## Multi-task auxiliary objectives update
This notebook has been updated to work with the extended multi-task ASR head. You can enable or disable CTC, seq2seq, frame-level phoneme classifiers, speaker embeddings, and pronunciation error classifiers individually through `Configs/config.yml` under the `multi_task` section. Adjust the corresponding `loss_weights` entries when experimenting with these objectives.

> **Entropy regularisation**: Use the new `regularization.entropy` section in `Configs/config.yml` to enable or disable per-head entropy penalties. You can independently attach the regulariser to the CTC and seq2seq objectives without breaking joint training.

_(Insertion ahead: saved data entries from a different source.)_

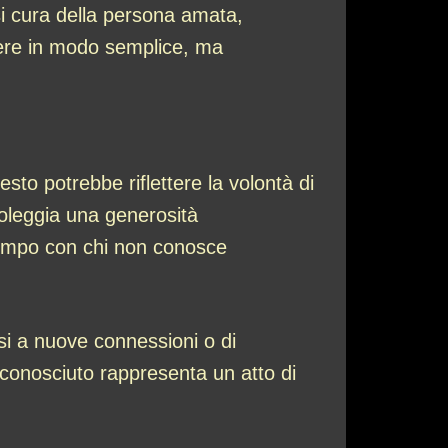
i cura della persona amata,
dere in modo semplice, ma
esto potrebbe riflettere la volontà di
oleggia una generosità
o tempo con chi non conosce
si a nuove connessioni o di
 sconosciuto rappresenta un atto di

> **Lazy phoneme dictionaries**: Toggle `phoneme_dictionary.lazy_loading` and `phoneme_dictionary.shared_cache` in `Configs/config.yml` to control when the phoneme map is parsed and whether dataloader workers reuse the cached mapping.

In [None]:
# Inspect and optionally warm the metadata cache for notebook experiments
import os
import sys

if not os.path.isdir('Configs'):
    os.chdir('..')

_nb_root_dir = os.getcwd()
if _nb_root_dir not in sys.path:
    sys.path.insert(0, _nb_root_dir)

import yaml
from train import prepare_data_list
from models import ASRCNN
from utils import get_data_path_list, load_asr_model_from_config, build_dev_dataloader_from_config

with open('Configs/config.yml', 'r', encoding='utf-8') as _cfg_file:
    _nb_root_config = yaml.safe_load(_cfg_file)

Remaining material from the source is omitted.